Blue Pilot Light

Catastrophe, always the biggest headline
in the larger world: oil spills, glaciers
calving, an avalanche slamming into a train.
In the Outer Banks, houses on stilts fall
into the ocean as waves roll their refrain of
Doomsday, doomsday. Meanwhile, the earth
softens for spring, and dandelions prepare
insurgency campaigns. I text our handyman
Mark to see if he can help me scrape
the peeling paint off window frames,
caulk the gaps between seams. Small
things like that, we can fix. But I'm
unprepared for all the ways the hours
careen in different directions. What
was yesterday is already tomorrow.
Almost daily, the mail brings a flurry
of invitations to a buffet culminating
in the final, inevitable event: retirement
and long-term plans, Medicare, menus for all
kinds of funeral arrangements. I worry about
my children, themselves trying to clear a path
through this hard and unforgiving life despite
strong résumés, long work hours. Yesterday,
one of them texted me from an automotive shop.
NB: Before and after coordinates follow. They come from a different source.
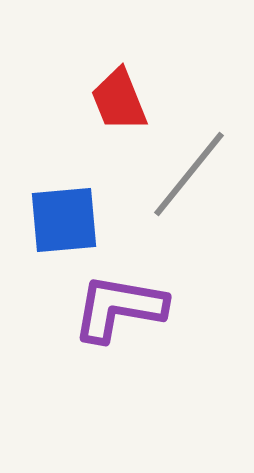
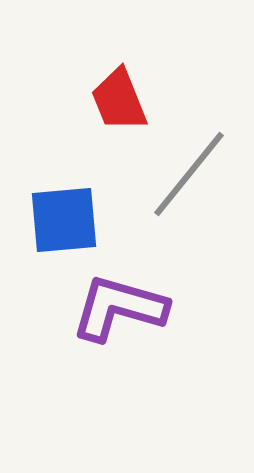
purple L-shape: rotated 6 degrees clockwise
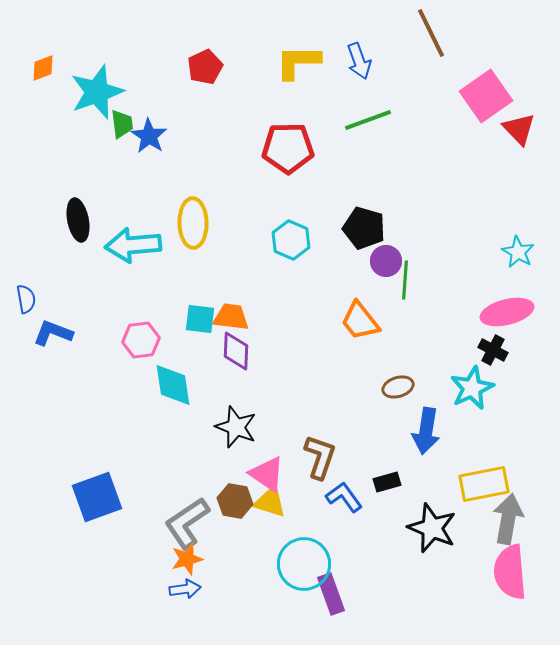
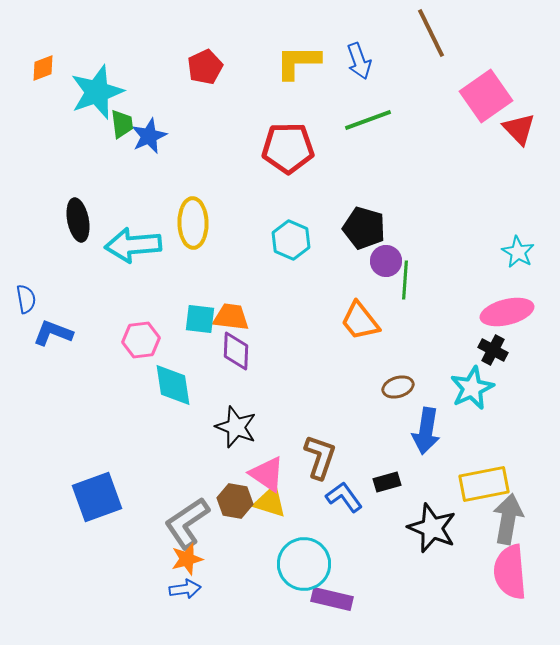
blue star at (149, 136): rotated 15 degrees clockwise
purple rectangle at (331, 594): moved 1 px right, 5 px down; rotated 57 degrees counterclockwise
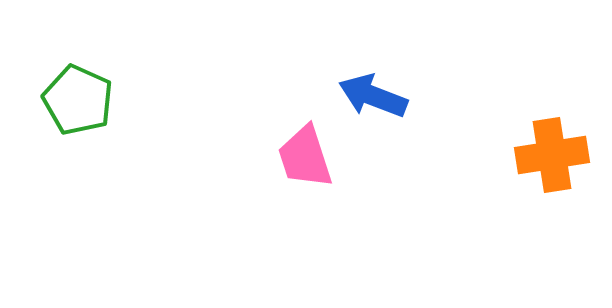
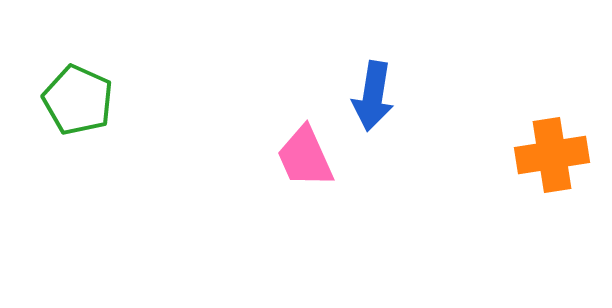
blue arrow: rotated 102 degrees counterclockwise
pink trapezoid: rotated 6 degrees counterclockwise
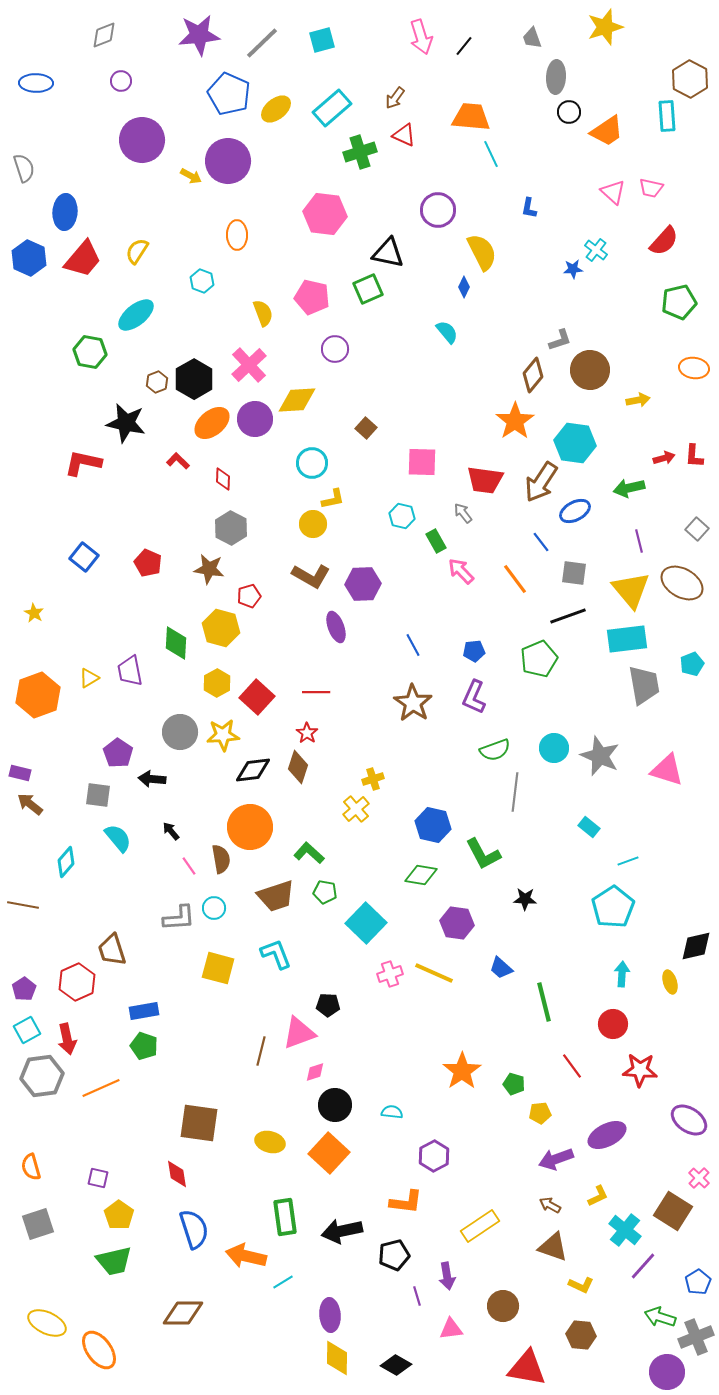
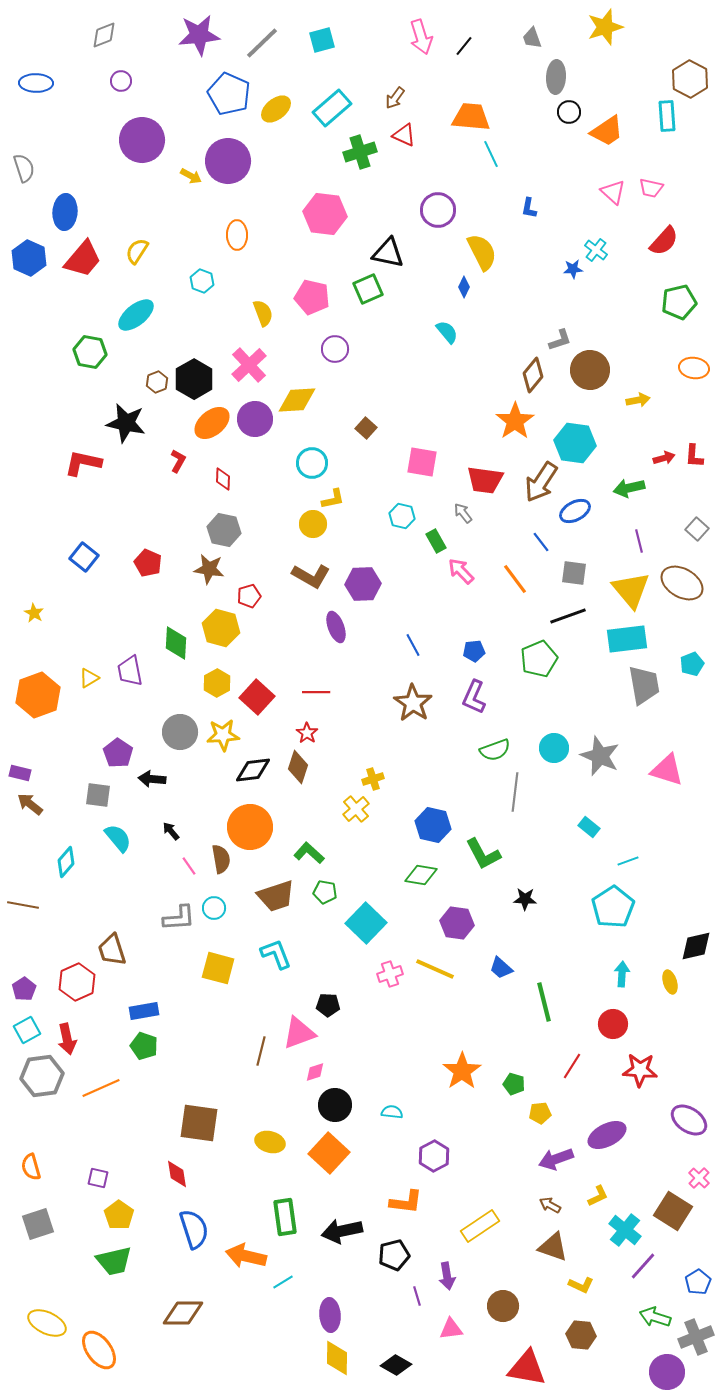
red L-shape at (178, 461): rotated 75 degrees clockwise
pink square at (422, 462): rotated 8 degrees clockwise
gray hexagon at (231, 528): moved 7 px left, 2 px down; rotated 16 degrees counterclockwise
yellow line at (434, 973): moved 1 px right, 4 px up
red line at (572, 1066): rotated 68 degrees clockwise
green arrow at (660, 1317): moved 5 px left
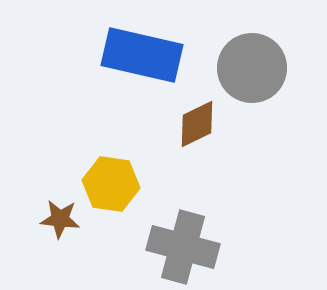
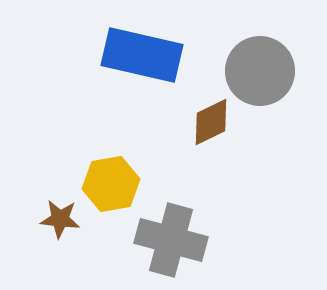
gray circle: moved 8 px right, 3 px down
brown diamond: moved 14 px right, 2 px up
yellow hexagon: rotated 18 degrees counterclockwise
gray cross: moved 12 px left, 7 px up
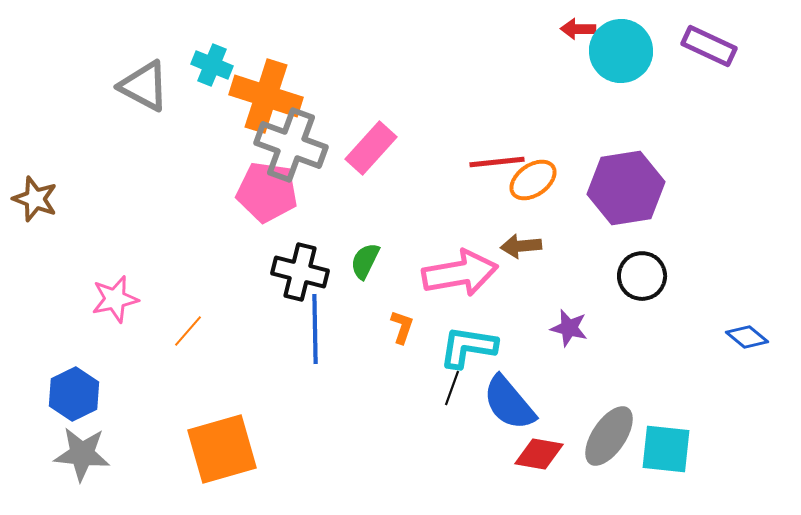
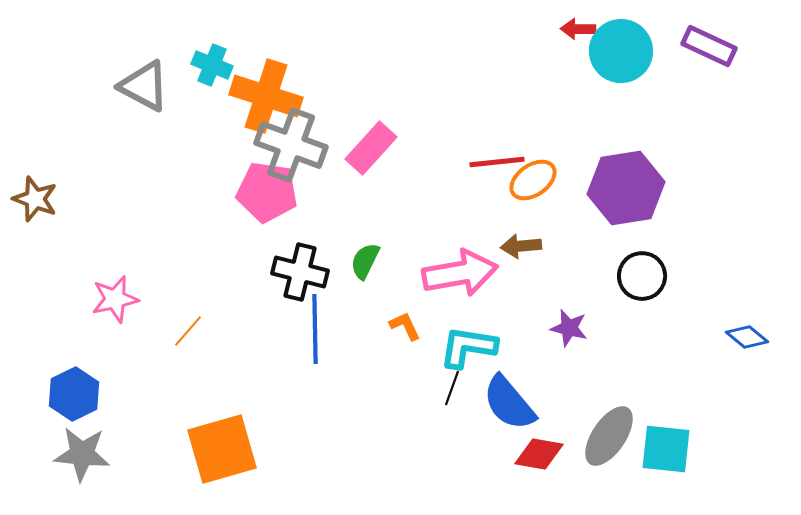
orange L-shape: moved 3 px right, 1 px up; rotated 44 degrees counterclockwise
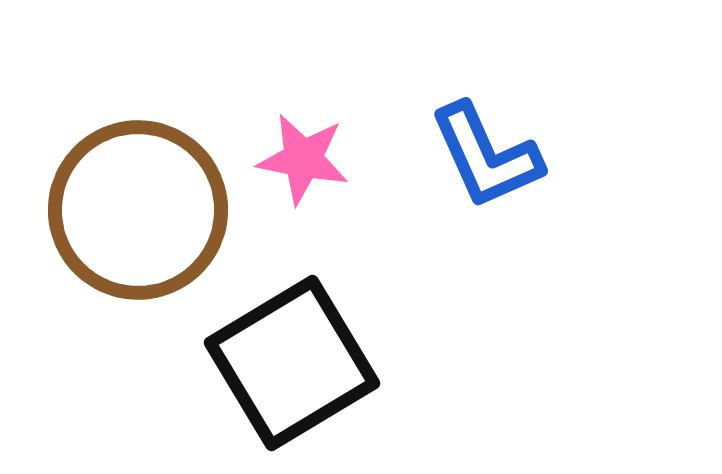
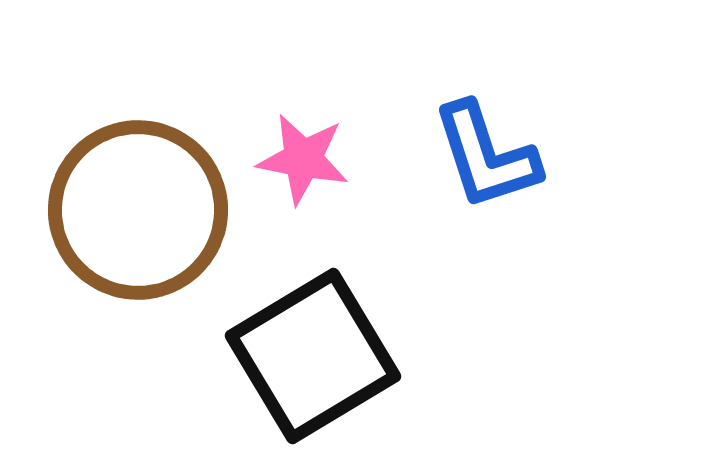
blue L-shape: rotated 6 degrees clockwise
black square: moved 21 px right, 7 px up
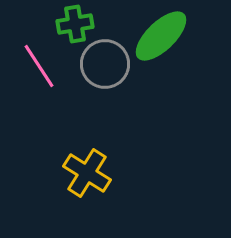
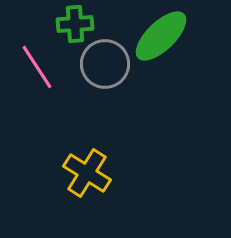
green cross: rotated 6 degrees clockwise
pink line: moved 2 px left, 1 px down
When the manager quietly told her he would change
all four of her tires for the price of one because
he has daughters and knows how difficult it is
for them in the world today, she burst into hot,
grateful tears there, in the midst of air
compressors, exhaust fumes, engine hoists.
With her, I want to remember and marvel at
such strange tenderness: how unobtrusively
it manifests in this life, like the oven's tiny
blue flame that means the burner is clean and
there's enough supply of gas for adequate heat.